There are three known ghosts in the hotel. Knowing this, I poured every fiber of my being into knowing everything that I possibly could about this hotel and those who remain there.
I started my job as a haunted history tour guide in Feb. of 2024 after four months of studying and training. I had to learn the art of storytelling; you can’t just look at someone and blandly tell them what happened here because they won’t believe it. I went from being a nervous, stuttering mess of a guide who carried around her notes to a confident guide who is funny and witty, someone who is capable of keeping the attention of 20 or more people at a time.
Some of the key things that I tell people before I start my tours and that I’ll refer back to while walking around include, “If something seems suspicious, or you see something move, your brain is going to reject whatever it is that you just saw,” and the one that puts people on edge, “If it feels like you’re being watched, it’s because you are.” This is something that took me months to realize when walking around doing my job. It wasn’t until a door shut in my face that I realized that this building is, in fact, actually haunted.
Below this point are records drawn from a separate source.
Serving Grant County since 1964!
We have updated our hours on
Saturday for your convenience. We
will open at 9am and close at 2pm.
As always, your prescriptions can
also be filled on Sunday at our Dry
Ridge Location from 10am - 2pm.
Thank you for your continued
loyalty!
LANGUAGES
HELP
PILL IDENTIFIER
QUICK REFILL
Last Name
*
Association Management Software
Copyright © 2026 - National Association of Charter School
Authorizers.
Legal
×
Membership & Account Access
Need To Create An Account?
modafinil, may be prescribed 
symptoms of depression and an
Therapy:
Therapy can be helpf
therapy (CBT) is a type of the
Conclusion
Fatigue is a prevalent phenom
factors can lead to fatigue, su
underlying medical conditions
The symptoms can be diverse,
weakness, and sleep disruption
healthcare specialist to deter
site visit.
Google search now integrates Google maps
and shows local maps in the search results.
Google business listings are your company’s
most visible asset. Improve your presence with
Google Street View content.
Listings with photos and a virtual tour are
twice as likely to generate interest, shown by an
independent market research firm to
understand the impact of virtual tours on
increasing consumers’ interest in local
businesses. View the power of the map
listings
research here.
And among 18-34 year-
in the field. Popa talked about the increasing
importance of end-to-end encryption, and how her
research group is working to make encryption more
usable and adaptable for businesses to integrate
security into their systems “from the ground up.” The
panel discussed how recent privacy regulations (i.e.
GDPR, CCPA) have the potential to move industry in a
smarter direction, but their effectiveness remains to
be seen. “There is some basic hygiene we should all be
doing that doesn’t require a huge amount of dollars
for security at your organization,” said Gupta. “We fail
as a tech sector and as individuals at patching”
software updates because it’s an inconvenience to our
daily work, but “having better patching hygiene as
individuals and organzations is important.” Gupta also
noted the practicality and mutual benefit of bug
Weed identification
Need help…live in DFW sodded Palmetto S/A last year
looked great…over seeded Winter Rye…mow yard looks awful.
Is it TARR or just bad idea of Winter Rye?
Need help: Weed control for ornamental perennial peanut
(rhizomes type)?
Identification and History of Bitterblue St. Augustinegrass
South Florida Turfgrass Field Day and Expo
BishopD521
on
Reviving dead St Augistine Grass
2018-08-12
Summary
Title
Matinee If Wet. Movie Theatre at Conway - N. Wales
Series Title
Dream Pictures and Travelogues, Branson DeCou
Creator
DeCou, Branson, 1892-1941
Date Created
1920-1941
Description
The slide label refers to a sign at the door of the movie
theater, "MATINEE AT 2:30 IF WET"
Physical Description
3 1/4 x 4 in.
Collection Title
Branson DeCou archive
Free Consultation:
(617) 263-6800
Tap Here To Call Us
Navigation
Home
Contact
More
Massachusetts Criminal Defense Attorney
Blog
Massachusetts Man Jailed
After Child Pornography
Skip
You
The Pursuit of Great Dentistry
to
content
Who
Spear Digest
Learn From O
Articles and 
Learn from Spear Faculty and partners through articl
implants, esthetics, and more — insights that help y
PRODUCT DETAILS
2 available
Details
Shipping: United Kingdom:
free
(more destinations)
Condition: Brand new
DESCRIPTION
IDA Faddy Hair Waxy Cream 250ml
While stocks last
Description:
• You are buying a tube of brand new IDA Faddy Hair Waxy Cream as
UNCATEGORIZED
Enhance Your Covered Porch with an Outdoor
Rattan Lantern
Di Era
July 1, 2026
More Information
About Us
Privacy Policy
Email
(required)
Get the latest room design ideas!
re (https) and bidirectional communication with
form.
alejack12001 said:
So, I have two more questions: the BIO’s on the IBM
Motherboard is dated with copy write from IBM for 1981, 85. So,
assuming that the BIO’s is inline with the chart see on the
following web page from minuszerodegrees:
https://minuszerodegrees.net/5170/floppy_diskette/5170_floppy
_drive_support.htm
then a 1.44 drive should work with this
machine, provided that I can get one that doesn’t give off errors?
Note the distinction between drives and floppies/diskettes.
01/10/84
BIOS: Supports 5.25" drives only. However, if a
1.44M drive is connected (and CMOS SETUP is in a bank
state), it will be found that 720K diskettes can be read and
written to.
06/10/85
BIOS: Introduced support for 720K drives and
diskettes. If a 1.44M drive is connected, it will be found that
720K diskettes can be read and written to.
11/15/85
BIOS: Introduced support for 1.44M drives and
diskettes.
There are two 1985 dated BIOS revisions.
This job has definitely shaped my perspective on how the paranormal behave. I see a lot of times on my tours that people believe that all ghosts are evil, malicious, or just unhappy. I take great pleasure in informing people that these ghosts are none of those things.
My ghosts are relatively happy and not the slightest bit malicious! I do not even see them as ghosts. I see them for the people they were when they were alive. For example, one of the ghosts here is named Floyd. I see Floyd not as a creepy man wandering the halls, but as our former bellhop and elevator operator who loved his job and the place he worked so much, he stuck around after death.
I see the housekeeper Emily and her daughter Emmy Mae who lived, worked, and played in this building and who met a horrific end in life,
yet still choose to be happy in this building throughout their afterlife. There is a special kind of empathy you find yourself having, and a respect that grows for the beings who hide within the veil between the living world and the afterlife.
These ghosts have helped shape me into who I am today and have taught me a new form of empathy: a love for the paranormal and the unknown. They have also given me a love for historic old buildings and turned me into a master of public speaking, someone who can keep control of a room.